11. hold brief for: argue in favour of.

12. chump (coll): a fool; champion chump: a prize fool, idiot.

13. tops (sl): here the limit. Generally, the word stands for «the best of anything (either people or things)».

14. honey and claws: here sweetness and fight.

15. bear up: endure, hold out.

16. hamburger: finely chopped meat shaped into a round flat cake and fried.

17. snazzy (sl): attractive.

18. soggy (coll): low-spirited, depressed.

19. cork off (sl): fall asleep.

20. L.A.: an abbreviation for Los Angeles.

 

EXERCISES.

 

(a) Questions:

1. How did it happen that Charles went to stay with Aunt Muriel?

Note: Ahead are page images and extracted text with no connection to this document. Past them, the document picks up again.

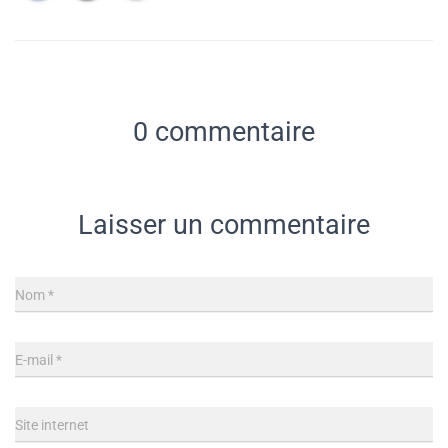
0 commentaire
Laisser un commentaire
Nom
*
E-mail
*
Site internet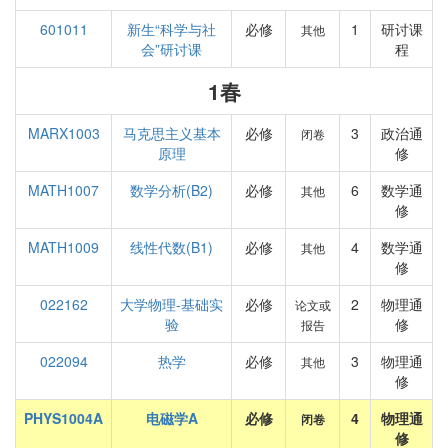
601011
新生“科学与社
必修
1
研讨课
其他
会”研讨课
程
1春
MARX1003
马克思主义基本
必修
3
政治通
闭卷
原理
修
MATH1007
数学分析(B2)
必修
6
数学通
其他
修
MATH1009
线性代数(B1)
必修
4
数学通
其他
修
022162
大学物理-基础实
必修
2
物理通
论文或
验
修
报告
022094
热学
必修
3
物理通
其他
修
PHYS1004A
电磁学A
必修
4
物理通
闭卷
修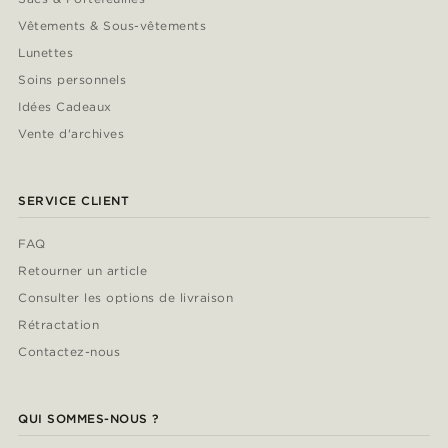
Vêtements & Sous-vêtements
Lunettes
Soins personnels
Idées Cadeaux
Vente d'archives
SERVICE CLIENT
FAQ
Retourner un article
Consulter les options de livraison
Rétractation
Contactez-nous
QUI SOMMES-NOUS ?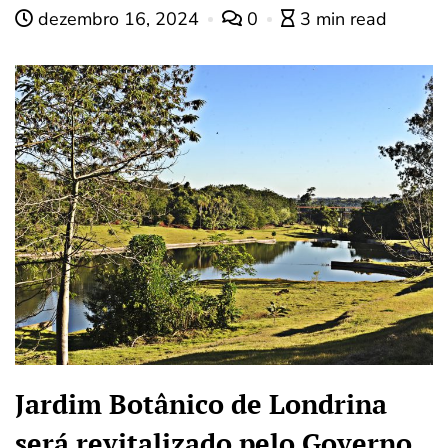
dezembro 16, 2024
0
3 min read
Jardim Botânico de Londrina
será revitalizado pelo Governo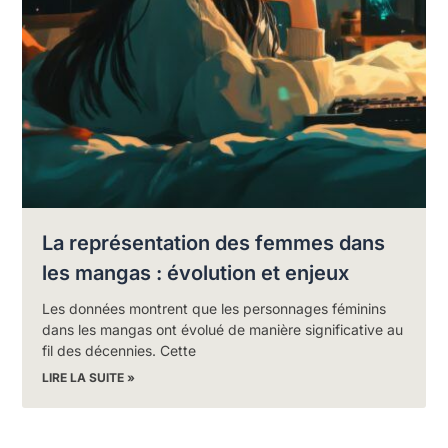
La représentation des femmes dans
les mangas : évolution et enjeux
Les données montrent que les personnages féminins
dans les mangas ont évolué de manière significative au
fil des décennies. Cette
LIRE LA SUITE »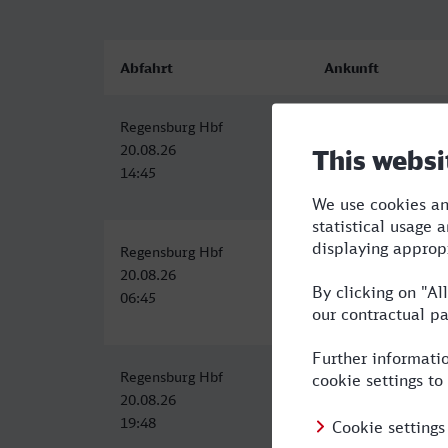
Abfahrt
Ankunft
Regensburg Hbf
Boppard Hbf
20.08.26
20.08.26
14:45
19:49
Regensburg Hbf
Boppard Hbf
20.08.26
20.08.26
06:45
12:39
Regensburg Hbf
Boppard Hbf
20.08.26
21.08.26
19:48
05:01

2. In what ways was Charles expected to make himself useful in Aunt Muriel’s house?

3. What was Aunt Muriel’s hobby?

4. What did Charles think of Aunt Muriel’s drawings?

5. What troubled Aunt Muriel most when drawing?

6. How did Charles feel chopping down the sapling?

7. Why did Charles think he ought to buy his aunt a present?

8. How did Aunt Muriel make the goldfish keep still?

9. What happened to Teddy?

10. What did Charles finally come to realize?

 

(b) Read through the story once again and see if you can find facts to prove that:

1. Charles had no choice other than accepting Aunt Muriel’s invitation.

2. Aunt Muriel really needed somebody to keep her company.

3. Drawing had become an obsession with Aunt Muriel.

4. Charles was fully justified in suspecting that Aunt Muriel had designs on his life.

5. Charles worked hard towards his upkeep.

 

(c) Talking points:

1. What do you believe was actually behind Aunt Muriel’s invitation to Charles to come and live at her place?

2. Imagine what happened when Aunt Muriel woke up in the morning to discover that Charles was gone.

3. Beggars can’t be choosers. Say whether you think the proverb can be applied to any of the situations described in the story. If so, which one.

4. The difference between a hobby and an obsession.